Wednesday, October 12, 2005

The Spiral of Speech: Cindy, Katrina & Harriet

Speak up or shut up – that is the question. Cindy Sheehan Hurricane Katrina,and Harriet Miers have a lot in common. They were all the focal point of situations that have given a voice to critics of the Bush administration.

Starting with Cindy Sheehan, she didn’t just voice opposition to the war. Her example gave others a voice to express their opposition to the war – without being unpatriotic or opposing the troops. Whether she ever occupies the public stage again, she accomplished the signal task opening a channel for progressives to speak out against the war.

Hurricane Katrina did for conservatives what Sheehan did for progressives. Plenty of conservatives had reservations about the war in Iraq from the beginning. But they elected their guy to office, so they shut up. They’ve watched the budget deficits grow with increasing dismay. But Bush is their guy, so they shut up.
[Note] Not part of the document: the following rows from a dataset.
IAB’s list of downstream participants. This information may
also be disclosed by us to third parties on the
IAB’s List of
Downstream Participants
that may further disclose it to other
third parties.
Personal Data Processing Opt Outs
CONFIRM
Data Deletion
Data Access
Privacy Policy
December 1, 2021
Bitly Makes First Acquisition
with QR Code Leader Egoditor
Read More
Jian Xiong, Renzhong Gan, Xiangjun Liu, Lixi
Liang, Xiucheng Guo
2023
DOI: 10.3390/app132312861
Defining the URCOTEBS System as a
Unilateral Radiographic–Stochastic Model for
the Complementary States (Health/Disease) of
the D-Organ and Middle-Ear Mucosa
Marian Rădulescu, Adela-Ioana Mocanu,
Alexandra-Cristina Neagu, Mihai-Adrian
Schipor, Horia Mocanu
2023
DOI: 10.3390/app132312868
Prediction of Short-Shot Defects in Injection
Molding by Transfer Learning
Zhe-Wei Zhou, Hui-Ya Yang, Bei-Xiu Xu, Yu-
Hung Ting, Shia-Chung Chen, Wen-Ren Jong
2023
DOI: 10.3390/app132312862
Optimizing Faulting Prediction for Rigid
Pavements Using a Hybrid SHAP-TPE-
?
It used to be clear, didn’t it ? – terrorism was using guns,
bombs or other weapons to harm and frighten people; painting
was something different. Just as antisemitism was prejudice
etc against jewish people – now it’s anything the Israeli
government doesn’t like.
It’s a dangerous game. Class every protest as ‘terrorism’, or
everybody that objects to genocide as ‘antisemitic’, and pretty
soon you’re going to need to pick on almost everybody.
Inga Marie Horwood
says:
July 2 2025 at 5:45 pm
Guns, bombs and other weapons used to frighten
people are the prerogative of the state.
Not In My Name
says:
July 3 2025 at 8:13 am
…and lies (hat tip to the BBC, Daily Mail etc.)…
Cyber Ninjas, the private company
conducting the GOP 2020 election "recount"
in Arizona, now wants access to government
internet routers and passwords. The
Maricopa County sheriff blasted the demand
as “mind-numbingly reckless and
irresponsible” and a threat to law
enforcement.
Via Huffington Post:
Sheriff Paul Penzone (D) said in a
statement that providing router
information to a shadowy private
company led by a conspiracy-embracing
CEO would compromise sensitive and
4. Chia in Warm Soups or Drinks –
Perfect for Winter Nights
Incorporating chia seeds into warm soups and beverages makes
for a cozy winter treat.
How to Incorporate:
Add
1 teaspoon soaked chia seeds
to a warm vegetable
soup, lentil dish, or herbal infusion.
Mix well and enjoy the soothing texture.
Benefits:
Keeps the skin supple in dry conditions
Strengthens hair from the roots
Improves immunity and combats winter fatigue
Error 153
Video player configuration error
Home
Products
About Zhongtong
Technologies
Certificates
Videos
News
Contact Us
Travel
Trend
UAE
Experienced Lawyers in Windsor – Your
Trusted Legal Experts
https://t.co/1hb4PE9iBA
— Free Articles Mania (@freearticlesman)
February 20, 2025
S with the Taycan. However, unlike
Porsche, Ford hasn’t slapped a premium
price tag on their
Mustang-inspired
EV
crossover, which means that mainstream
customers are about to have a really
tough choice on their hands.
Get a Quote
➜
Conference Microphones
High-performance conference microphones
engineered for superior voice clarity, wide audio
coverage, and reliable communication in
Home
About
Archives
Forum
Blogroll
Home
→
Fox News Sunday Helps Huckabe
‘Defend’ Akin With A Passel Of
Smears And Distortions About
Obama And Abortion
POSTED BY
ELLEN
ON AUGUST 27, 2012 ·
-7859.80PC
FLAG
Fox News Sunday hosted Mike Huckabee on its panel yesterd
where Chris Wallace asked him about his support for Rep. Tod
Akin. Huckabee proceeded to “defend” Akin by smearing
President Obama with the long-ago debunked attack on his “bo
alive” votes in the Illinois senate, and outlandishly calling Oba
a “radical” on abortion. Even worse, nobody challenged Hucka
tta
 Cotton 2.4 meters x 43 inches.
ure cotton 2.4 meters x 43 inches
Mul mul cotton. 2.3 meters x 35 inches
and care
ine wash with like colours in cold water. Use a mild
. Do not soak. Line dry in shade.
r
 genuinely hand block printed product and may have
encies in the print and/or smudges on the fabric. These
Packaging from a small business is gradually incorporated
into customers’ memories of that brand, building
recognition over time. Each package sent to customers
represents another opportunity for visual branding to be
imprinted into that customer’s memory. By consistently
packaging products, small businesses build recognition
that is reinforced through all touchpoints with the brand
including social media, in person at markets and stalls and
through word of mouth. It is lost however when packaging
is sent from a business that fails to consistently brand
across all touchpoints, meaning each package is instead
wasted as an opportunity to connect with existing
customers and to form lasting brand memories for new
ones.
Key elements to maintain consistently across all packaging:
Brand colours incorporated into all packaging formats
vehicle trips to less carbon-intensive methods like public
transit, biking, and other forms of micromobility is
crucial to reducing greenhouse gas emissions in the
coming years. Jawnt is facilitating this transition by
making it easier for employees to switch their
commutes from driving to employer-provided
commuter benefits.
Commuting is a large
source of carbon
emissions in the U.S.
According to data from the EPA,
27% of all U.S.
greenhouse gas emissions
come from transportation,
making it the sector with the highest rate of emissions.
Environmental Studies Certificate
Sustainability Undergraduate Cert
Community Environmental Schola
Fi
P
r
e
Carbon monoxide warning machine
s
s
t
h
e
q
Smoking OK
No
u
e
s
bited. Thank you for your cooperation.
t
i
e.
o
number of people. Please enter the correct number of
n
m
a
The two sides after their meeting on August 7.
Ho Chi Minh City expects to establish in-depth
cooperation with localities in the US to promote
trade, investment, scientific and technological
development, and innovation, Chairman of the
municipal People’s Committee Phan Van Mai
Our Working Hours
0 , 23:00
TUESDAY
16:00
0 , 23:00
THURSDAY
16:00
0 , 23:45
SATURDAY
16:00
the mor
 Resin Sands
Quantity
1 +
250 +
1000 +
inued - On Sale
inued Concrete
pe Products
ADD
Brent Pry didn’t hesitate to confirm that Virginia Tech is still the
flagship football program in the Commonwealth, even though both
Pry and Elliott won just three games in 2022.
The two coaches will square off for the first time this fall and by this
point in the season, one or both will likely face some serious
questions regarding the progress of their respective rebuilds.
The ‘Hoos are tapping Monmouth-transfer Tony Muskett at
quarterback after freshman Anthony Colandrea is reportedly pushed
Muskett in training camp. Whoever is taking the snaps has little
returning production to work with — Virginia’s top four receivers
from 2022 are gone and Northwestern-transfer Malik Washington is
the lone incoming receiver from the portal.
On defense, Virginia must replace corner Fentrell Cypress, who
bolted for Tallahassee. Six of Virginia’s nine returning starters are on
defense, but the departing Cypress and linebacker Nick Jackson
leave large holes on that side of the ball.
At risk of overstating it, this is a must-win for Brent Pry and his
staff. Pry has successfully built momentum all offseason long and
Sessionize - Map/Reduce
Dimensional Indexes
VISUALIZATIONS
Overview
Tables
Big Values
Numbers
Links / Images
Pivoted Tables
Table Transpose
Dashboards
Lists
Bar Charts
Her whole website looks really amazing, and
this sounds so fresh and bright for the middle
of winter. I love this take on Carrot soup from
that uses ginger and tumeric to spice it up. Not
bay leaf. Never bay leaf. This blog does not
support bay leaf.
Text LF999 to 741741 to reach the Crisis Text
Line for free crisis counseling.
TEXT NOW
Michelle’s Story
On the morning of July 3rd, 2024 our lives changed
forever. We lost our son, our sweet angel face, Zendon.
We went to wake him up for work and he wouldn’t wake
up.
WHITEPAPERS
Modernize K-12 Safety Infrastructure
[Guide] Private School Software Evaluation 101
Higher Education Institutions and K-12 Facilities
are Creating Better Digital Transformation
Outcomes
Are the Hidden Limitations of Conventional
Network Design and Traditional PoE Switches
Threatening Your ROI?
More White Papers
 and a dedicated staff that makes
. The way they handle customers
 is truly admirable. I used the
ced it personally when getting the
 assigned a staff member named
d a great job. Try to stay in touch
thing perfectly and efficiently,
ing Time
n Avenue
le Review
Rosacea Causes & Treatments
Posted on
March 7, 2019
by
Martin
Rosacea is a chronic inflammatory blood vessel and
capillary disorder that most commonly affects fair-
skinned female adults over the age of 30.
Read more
In the immediate wake of Hurricane Katrina came the administration’s fumble and FEMA’s public stumble. Criticism came from everywhere, from all sides of the political spectrum. But nowhere was it harsher than from conservative media sources: Joe Scarborough and Tucker Carlson on MSNBC, Sheppard Smith, Bill O’Reilly, and Geraldo Rivera on Fox News – to a man, they were angry at and disdainful of what they saw as shortcomings in the administration’s response. As the story unfolded, Michael Brown’s appointment as head of FEMA made him a poster boy for cronyism.

Okay, so the media never really shut up, but Hurricane Katrina presented the nation with the picture of intense criticism by conservative-leaning networks, anchors, and reporters, speaking straight from the gut. There were few of the usual limits of polite discourse or camera-induced media-speak.

Now the internecine controversy about Bush’s nomination of Harriet Miers to the Supreme Court finds many prominent voices in the conservative movement in full cry.

It’s the Spiral of Speech at work.

Remember Elizabeth Noelle-Neumann’s spiral of silence? She was a social scientist who studied the formation and transformation of public opinion, focusing on the expression of political and social beliefs. She established the Allensbach Institute, an influential German polling organization that conducted political and social research for decades. In 1984, she published her brilliant Spiral of Silence theory. She argued that people fear social isolation, so they monitor the environment carefully to make sure that their speech is socially acceptable in that environment. If they perceive that an opinion they hold will be unpopular, they shut up. The opposite also holds: If they see that their opinion will be warmly received, they speak up.

Before Katrina, conservatives could criticize Bush only in whispers – after all, he’s their president. They’ve held their noses and kept their mouths closed over the bloated federal budget. And many religious conservatives managed to hold their fire when John Roberts was nominated – is that corporate-looking smoothie really their kind of conservative?

Now, released from verbal bondage first by the hurricane and finally by Harriet Miers, they’ve gone public. And loud.

So maybe the conservative caterwauling it isn’t about Harriet Miers at all. (The poor woman hasn’t even had a chance to speak a word on her own behalf.) Maybe this is the first chance conservatives have had a chance to voice a longer-standing displeasure over Bush’s actions, and she is merely the recipient of the high pressure, high decibel level granted by Katrina.

Noelle-Neumann believed that people are sensitive barometers of the political climate. It might be too early to foretell the midterm elections, and maybe the spiral of speech will spin yet another direction before then. But at the moment, Noelle-Neumann might well have predicted that Republicans will be in trouble in ’06. If the spiral of speech continues, the conservative, grass-roots base might not work very hard to put back in office the Bush politicos who are likely to put Harriet Miers on the Supreme Court.


Anonymous Anonymous said...

I think you developed an excellent thesis -- that the Republicans are finding themselves on the other side of the "silent majority" and that majority may not be silent much longer. One can only hope.